Decision making re: surgery and its timing in acute infective endocarditis:
References:
1) Eur J Cardiothorac Surg 2009;35:130-5. Hickey EJ, et al. (Toronto group)
Authors report surgical experience of 30 children operated for endocarditis in the past 30 years (1978-2007). Strep. viridans was noted predominantly with known cardiac defects. Staph. aureus was associated with abscess formation, clinical sepsis, acute deterioration and death. Aortic, mitral and tricuspid valves were involved with equal frequency. Pulmonary valve involvement was rare. Native valve was preserved in 22 children (73%). Univariate predictors of valve replacement were increased valve thickening and septic emboli (Severity of valve regurgitation was not predictive). Good paper.
2) Circulation 2010;121:1005-13. Lalani T, et al. Analysis of impact of early Surgery on in-hospital mortality of native valve endocarditis.
Data from an international registry. Non-randomized, retrospective study. So, of limited help. But, still useful information from a large cohort. Conclusion is that early surgery for native valve endocarditis has benefit of lower mortality compared to medical therapy alone. (Defn. of early surgery is replacement or repair of valve during initial hospitalization for IE).
...Read als0, the editorial on this article at Circulation 2010;121:960-2.

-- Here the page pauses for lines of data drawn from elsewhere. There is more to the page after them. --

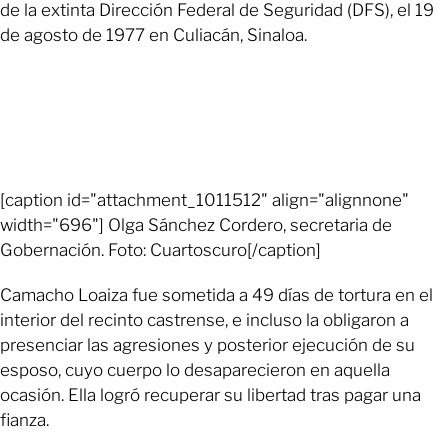
de la extinta Dirección Federal de Seguridad (DFS), el 19
de agosto de 1977 en Culiacán, Sinaloa.
[caption id="attachment_1011512" align="alignnone"
width="696"] Olga Sánchez Cordero, secretaria de
Gobernación. Foto: Cuartoscuro[/caption]
Camacho Loaiza fue sometida a 49 días de tortura en el
interior del recinto castrense, e incluso la obligaron a
presenciar las agresiones y posterior ejecución de su
esposo, cuyo cuerpo lo desaparecieron en aquella
ocasión. Ella logró recuperar su libertad tras pagar una
fianza.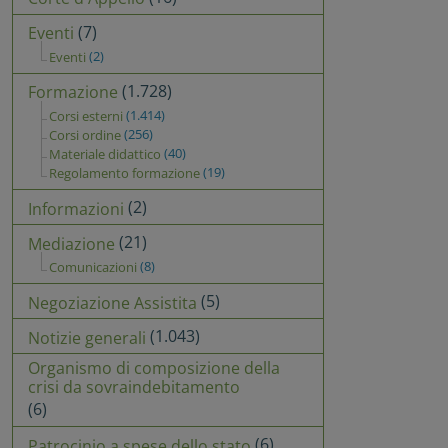
(7)
Eventi
(2)
Eventi
(1.728)
Formazione
(1.414)
Corsi esterni
(256)
Corsi ordine
(40)
Materiale didattico
(19)
Regolamento formazione
(2)
Informazioni
(21)
Mediazione
(8)
Comunicazioni
(5)
Negoziazione Assistita
(1.043)
Notizie generali
Organismo di composizione della
crisi da sovraindebitamento
(6)
(6)
Patrocinio a spese dello stato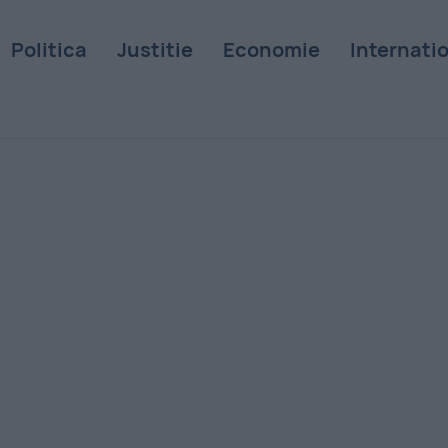
Politica
Justitie
Economie
Internati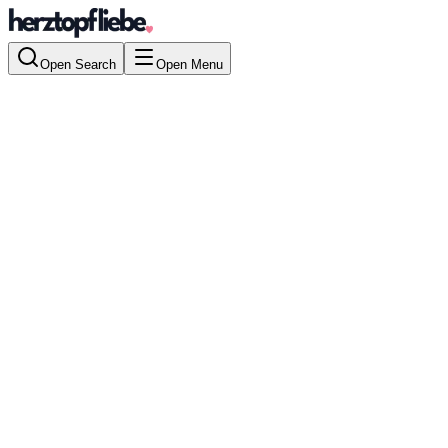
Open Search
Open Menu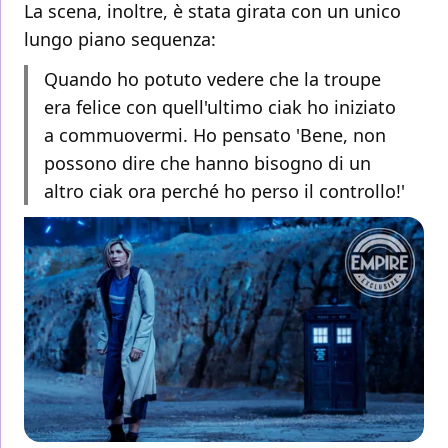
La scena, inoltre, è stata girata con un unico
lungo piano sequenza:
Quando ho potuto vedere che la troupe
era felice con quell'ultimo ciak ho iniziato
a commuovermi. Ho pensato 'Bene, non
possono dire che hanno bisogno di un
altro ciak ora perché ho perso il controllo!'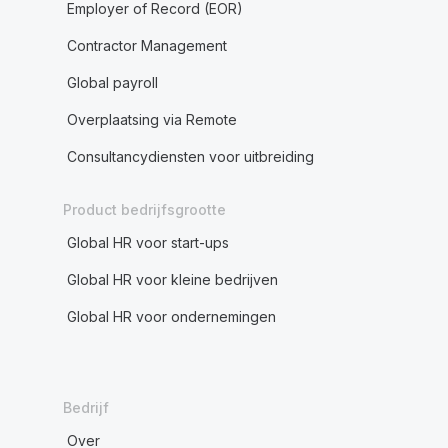
Employer of Record (EOR)
Contractor Management
Global payroll
Overplaatsing via Remote
Consultancydiensten voor uitbreiding
Product bedrijfsgrootte
Global HR voor start-ups
Global HR voor kleine bedrijven
Global HR voor ondernemingen
Bedrijf
Over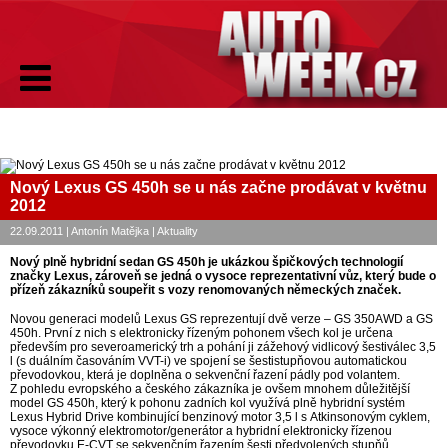
Nový Lexus GS 450h se u nás začne prodávat v květnu
2012
22.09.2011 | Antonín Matějka | Aktuality
Nový plně hybridní sedan GS 450h je ukázkou špičkových technologií
značky Lexus, zároveň se jedná o vysoce reprezentativní vůz, který bude o
přízeň zákazníků soupeřit s vozy renomovaných německých značek.
Novou generaci modelů Lexus GS reprezentují dvě verze – GS 350AWD a GS
450h. První z nich s elektronicky řízeným pohonem všech kol je určena
především pro severoamerický trh a pohání ji zážehový vidlicový šestiválec 3,5
l (s duálním časováním VVT-i) ve spojení se šestistupňovou automatickou
převodovkou, která je doplněna o sekvenční řazení pádly pod volantem.
Z pohledu evropského a českého zákazníka je ovšem mnohem důležitější
model GS 450h, který k pohonu zadních kol využívá plně hybridní systém
Lexus Hybrid Drive kombinující benzinový motor 3,5 l s Atkinsonovým cyklem,
vysoce výkonný elektromotor/generátor a hybridní elektronicky řízenou
převodovku E-CVT se sekvenčním řazením šesti předvolených stupňů.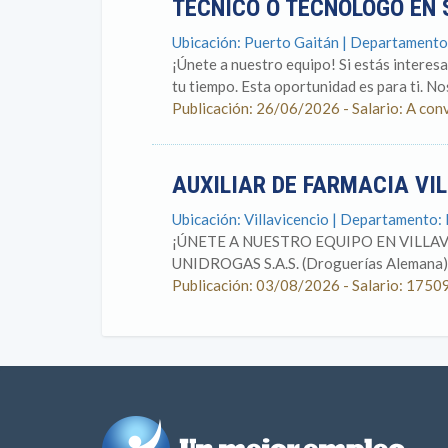
TÉCNICO O TECNÓLOGO EN 
Ubicación: Puerto Gaitán | Departament
¡Únete a nuestro equipo! Si estás interes
tu tiempo. Esta oportunidad es para ti. Nos
Publicación: 26/06/2026 - Salario: A con
AUXILIAR DE FARMACIA VI
Ubicación: Villavicencio | Departamento:
¡ÚNETE A NUESTRO EQUIPO EN VILLAV
UNIDROGAS S.A.S. (Droguerías Alemana), 
Publicación: 03/08/2026 - Salario: 1750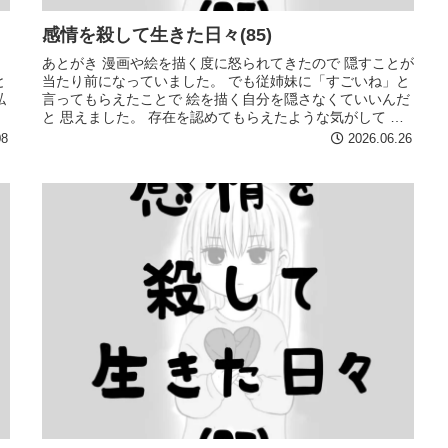
感情を殺して生きた日々(85)
あとがき 漫画や絵を描く度に怒られてきたので 隠すことが
と
当たり前になっていました。 でも従姉妹に「すごいね」と
私
言ってもらえたことで 絵を描く自分を隠さなくていいんだ
と 思えました。 存在を認めてもらえたような気がして 気
持ちが楽になりまし...
08
2026.06.26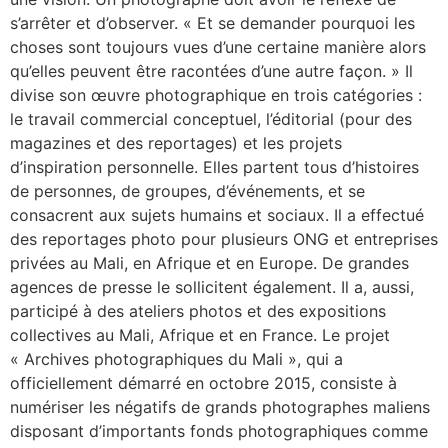
s’arrêter et d’observer. « Et se demander pourquoi les
choses sont toujours vues d’une certaine manière alors
qu’elles peuvent être racontées d’une autre façon. » Il
divise son œuvre photographique en trois catégories :
le travail commercial conceptuel, l’éditorial (pour des
magazines et des reportages) et les projets
d’inspiration personnelle. Elles partent tous d’histoires
de personnes, de groupes, d’événements, et se
consacrent aux sujets humains et sociaux. Il a effectué
des reportages photo pour plusieurs ONG et entreprises
privées au Mali, en Afrique et en Europe. De grandes
agences de presse le sollicitent également. Il a, aussi,
participé à des ateliers photos et des expositions
collectives au Mali, Afrique et en France. Le projet
« Archives photographiques du Mali », qui a
officiellement démarré en octobre 2015, consiste à
numériser les négatifs de grands photographes maliens
disposant d’importants fonds photographiques comme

3) European guidelines for prevention, diagnosis and treatment of infective endocarditis. Quite useful. Eur Heart J 2009;30:2369-2413.
4) American Heart Association Guidelines:
(i) ACC/AHA 2008 Guideline Update on Valvar Heart Disease: Focus on infective endocarditis. Circulation 2008;118:887-896.
(ii) ACC/AHA 2005 Guideline: "Infective Endocarditis: Diagnosis, Antimicrobial therapy and management of complications" Circulation 2005;111:3167-3184. Or, the full text version (44 pages long) from AHA website.